Mais comme déjà pour Segalen il y a cent ans, un parfum de mélancolie peut nous envelopper face à la crainte de voir disparaître la diversité. Dans notre monde globalisé, les distances se sont rétractées et l'uniformisation semble irrésistible ; incontestablement cette «saveur du Divers» s'affadit, les particularités paraissent vouées à la dissolution. La marche du monde peut ainsi nous effrayer, pousser au repli sur la petite patrie et, dans le même mouvement, accréditer l'idée de choc des civilisations.
Cette année, selon le projet culturel qui inspire la programmation de Chemins du patrimoine en Finistère et place en son coeur la diversité culturelle, l'exposition Rencontres en Polynésie, Victor Segalen et l'exotisme présentée à Daoulas s'est nourrie des pages étonnamment modernes qui composent notamment l'Essai sur l'exotisme, pour explorer cette relation à l'autre différent qui est - convenons-en, réellement ou virtuellement - désormais notre voisin immédiat.
N'est-il pas pertinent d'aborder en Bretagne, cette question de la diversité culturelle alors que tant d'expressions singulières y perdurent comme la langue ou, mieux encore, affichent une vitalité unique comme la musique traditionnelle ? Et même si le contexte a changé, le temps n'étant plus au triomphe de l'Occident mais à la peur de son déclassement, qui mieux que le Breton Victor Segalen peut nous servir de guide dans cette acceptation/ acception de la diversité ? En effet, en ce tournant du siècle, bien peu nombreux étaient les contestataires du «devoir de civilisation» dont la Troisième République comme l'Empire britannique avait fait le «fardeau de l'homme blanc» nécessaire - justification morale de la colonisation -, pour reprendre l'expression de Kipling.

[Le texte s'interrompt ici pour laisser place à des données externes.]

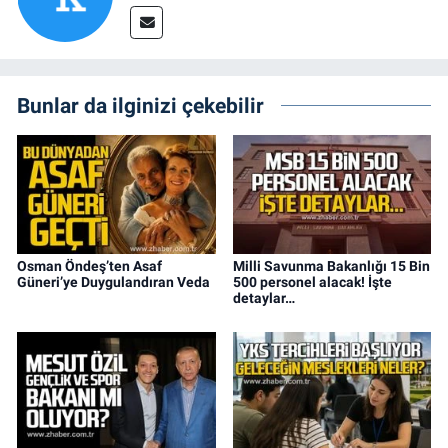
Bunlar da ilginizi çekebilir
Osman Öndeş’ten Asaf
Milli Savunma Bakanlığı 15 Bin
Güneri’ye Duygulandıran Veda
500 personel alacak! İşte
detaylar…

En premier lieu, Segalen voit dans l'Autre notre égal absolu et appelle à la réciprocité pour nous faire admettre que l'étrangeté du regard porté sur lui vaut des deux côtés, de celui qui regarde comme de celui qui est regardé. À défaut d'être un touriste antipodique, le choc du visiteur de Daoulas, face aux objets exposés, lui dira un peu de cette étrangeté. Mais, aujourd'hui, il faut aller au-delà. La rupture littéraire et poétique qu'instaure Segalen dans notre regard sur le Divers nous livre certes les antidotes aux clichés et stéréotypes qui brouillent notre regard, mais elle nous dit aussi combien la différence est irréductible et appelle un travail sur nous-mêmes pour l'accepter.

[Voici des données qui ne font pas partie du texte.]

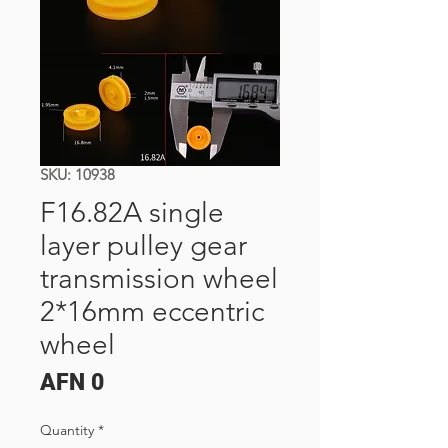
SKU: 10938
F16.82A single
layer pulley gear
transmission wheel
2*16mm eccentric
wheel
Price
AFN 0
Quantity
*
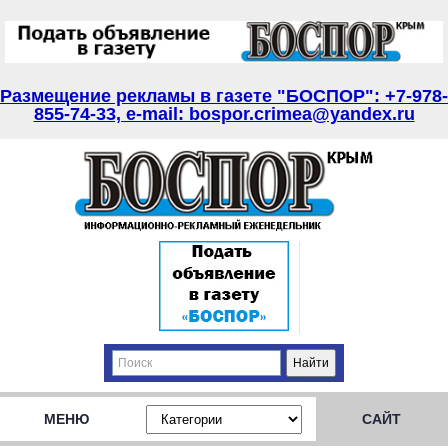
Размещение рекламы в газете "БОСПОР": +7-978-
855-74-33, e-mail: bospor.crimea@yandex.ru
МЕНЮ
САЙТ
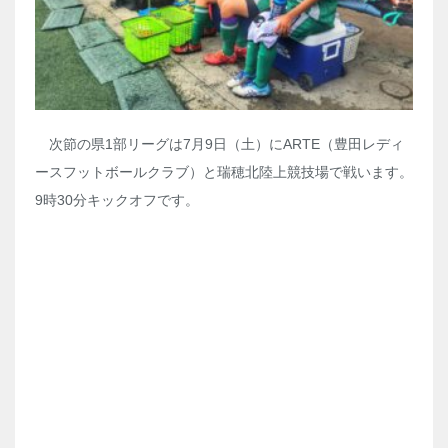
次節の県1部リーグは7月9日（土）にARTE（豊田レディ
ースフットボールクラブ）と瑞穂北陸上競技場で戦います。
9時30分キックオフです。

Quel meilleur viatique, le lecteur de Segalen ou le visiteur de l'exposition pourrait-il trouver pour comprendre cet ordre du monde qui se dessine et admettre que, si les différences séparent, elles rapprochent aussi ? Comme Édouard Glissant le révèle, le secret étant de ne renier ni soi-même ni sa culture : «Le Divers n'est donné à chacun que comme une relation, non comme un absolu pouvoir ni une unique possession. Le divers renaît quand les hommes se diversifient concrètement dans leurs libertés différentes. Alors il n'exige plus que l'on renonce à soi. L'Autre est en moi, parce que je suis moi.» (Édouard Glissant, L'Intention poétique.)